Por ejemplo, “el mar es la mayor fuente natural de agua pero hasta que los costes de desalinización no bajen todavía será una opción solo al alcance de un número limitado de países”, explica Hansen. “Las investigaciones los próximos diez años pueden producir avances muy significativos en este sentido y aquí es donde realmente se encuentra el mayor potencial para obtener beneficios invirtiendo en agua”, concluye.

¿Cómo invertir en agua?

De esta manera, la mejor forma de aprovechar las posibilidades de esta materia prima es acercándose a las empresas que se pueden ver más beneficiadas por estos desarrollos: desalinizadoras, fabricantes de sistemas de potabilización o empresas de infraestructuras como cañerías, sistemas sanitarios o de drenaje.

Compañías como United Envirotech, dedicada al tratamiento de agua, ofrecen una revalorización del 49% en el año; Coway Co, especializada en filtración y purificación se anota un 29%; United Utilities Group, un 26%, Hera SPA un 24% o Pennon Group, proveedor de infraestructuras, que sube un 21% desde diciembre.

Pero más allá de mirar compañía a compañía, la forma más fácil de invertir es hacerlo a través de fondos cotizados (ETFs) especializados en agua. De hecho, actualmente en el mercado se pueden encontrar varios de estos fondos ligados al comportamiento de las empresas relacionadas con el sector, que a su vez se dividen en dos categorías: servicios de agua e infraestructuras y equipamientos y materiales.

Los datos no dejan de ser interesantes.
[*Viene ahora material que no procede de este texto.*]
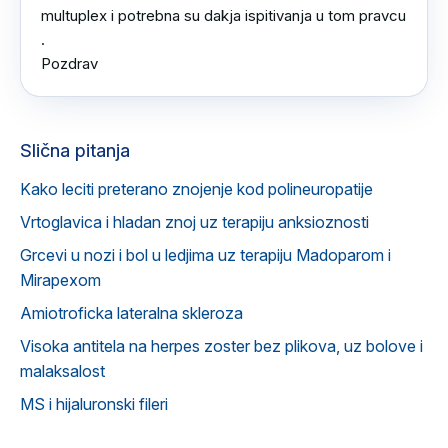
multuplex i potrebna su dakja ispitivanja u tom pravcu 
.

Pozdrav
Slična pitanja
Kako leciti preterano znojenje kod polineuropatije
Vrtoglavica i hladan znoj uz terapiju anksioznosti
Grcevi u nozi i bol u ledjima uz terapiju Madoparom i
Mirapexom
Amiotroficka lateralna skleroza
Visoka antitela na herpes zoster bez plikova, uz bolove i
malaksalost
MS i hijaluronski fileri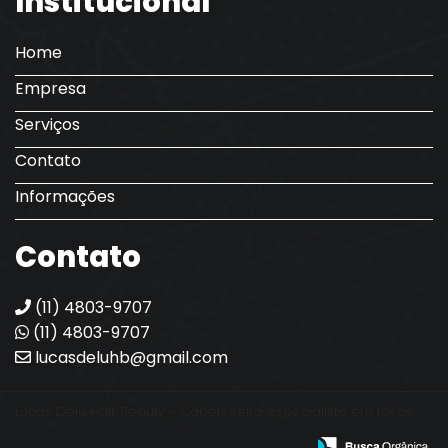
Institucional
Home
Empresa
Serviços
Contato
Informações
Contato
(11) 4803-9707
(11) 4803-9707
lucasdeluhb@gmail.com
Lucas Delu Hair Beauty - Cabeleireiro especialista em loiros.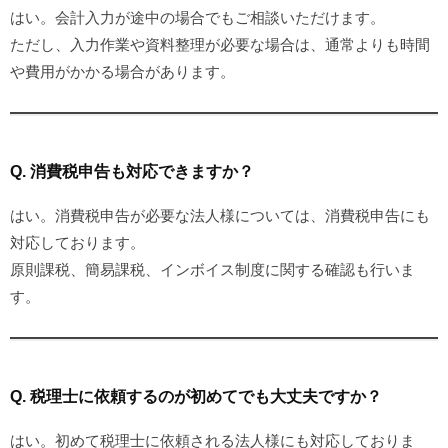
はい。会計入力が途中の場合でもご相談いただけます。
ただし、入力作業や資料整理が必要な場合は、通常よりも時間
や費用がかかる場合があります。
Q. 消費税申告も対応できますか？
はい。消費税申告が必要な法人様については、消費税申告にも
対応しております。
原則課税、簡易課税、インボイス制度に関する確認も行いま
す。
Q. 税理士に依頼するのが初めてでも大丈夫ですか？
はい。初めて税理士に依頼される法人様にも対応しておりま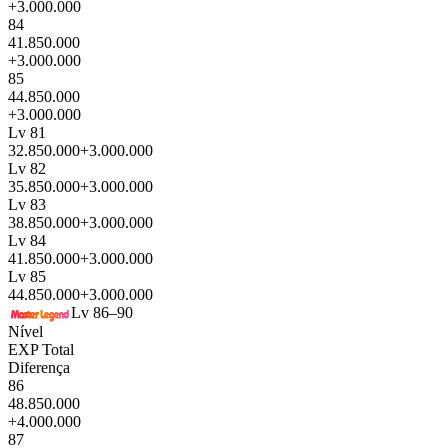
+3.000.000
84
41.850.000
+3.000.000
85
44.850.000
+3.000.000
Lv 81
32.850.000
+3.000.000
Lv 82
35.850.000
+3.000.000
Lv 83
38.850.000
+3.000.000
Lv 84
41.850.000
+3.000.000
Lv 85
44.850.000
+3.000.000
Lv 86–90
Nível
EXP Total
Diferença
86
48.850.000
+4.000.000
87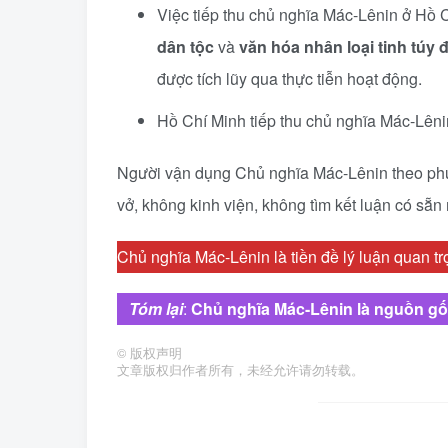
Việc tiếp thu chủ nghĩa Mác-Lênin ở Hồ 
dân tộc
và
văn hóa nhân loại tinh túy 
được tích lũy qua thực tiễn hoạt động.
Hồ Chí Minh tiếp thu chủ nghĩa Mác-Lênin
Người vận dụng Chủ nghĩa Mác-Lênin theo phư
vở, không kinh viện, không tìm kết luận có sẵn
Chủ nghĩa Mác-Lênin là tiền đề lý luận quan tr
Tóm lại
:
Chủ nghĩa Mác-Lênin là nguồn gốc 
©
版权声明
文章版权归作者所有，未经允许请勿转载。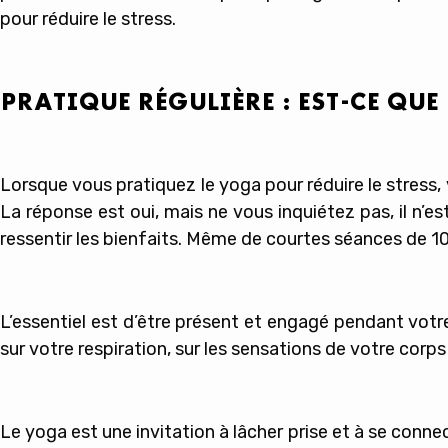
pour réduire le stress.
PRATIQUE RÉGULIÈRE : EST-CE QU
Lorsque vous pratiquez le yoga pour réduire le stress
La réponse est oui, mais ne vous inquiétez pas, il n’
ressentir les bienfaits. Même de courtes séances de 10
L’essentiel est d’être présent et engagé pendant vot
sur votre respiration, sur les sensations de votre corps 
Le yoga est une invitation à lâcher prise et à se con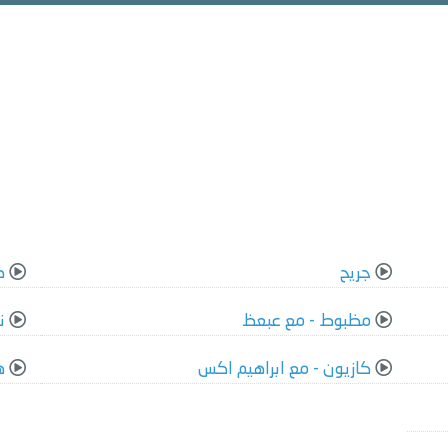
جريح
ض
مظبوط - مع عبعظ
ن
كازيون - مع ابراهيم اكس
ه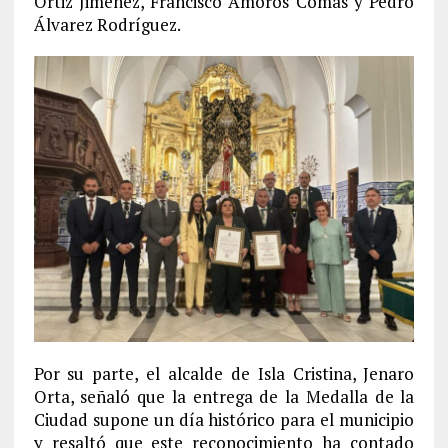
Ortiz Jiménez, Francisco Amorós Comas y Pedro
Álvarez Rodríguez.
Por su parte, el alcalde de Isla Cristina, Jenaro
Orta, señaló que la entrega de la Medalla de la
Ciudad supone un día histórico para el municipio
y resaltó que este reconocimiento ha contado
Por ejemplo, los ETFs de agua ofrecieron rentabilidades del 4,8% en agosto frente al 4,3% que subió el S&P 500, según los datos facilitados por Bloomberg y tienen 2.000 millones en activos, que es una cifra elevada para una categoría nicho.

Así, los tres mayores ETFs del agua que se pueden encontrar en el mercado son PowerShares Water Resources Portfolio, con 980 millones en activos y que invierte en compañías estadounidenses destinadas a la conservación y purificación de agua; el Firts Trust ISE Water Index Fund, con 200 millones de dólares en activos, que invierte en empresas de la industria de la potabilización y gestión de aguas residuales; y el Guggenheim S&P Global Water ETF, con 367 millones de dólares en activos, que apuesta principalmente por empresas públicas de gestión de agua en Europa, Norte América y Asia.

También existen ETFs como los gestionados por iShares y Luxor, que replican el comportamiento de índices especializados en agua como es el caso del S&P Global Water Index, que desde su creación en 2001 se ha revalorizado más de un 220%, y el World Water Index, que desde 2003 acumula una subida del 97%.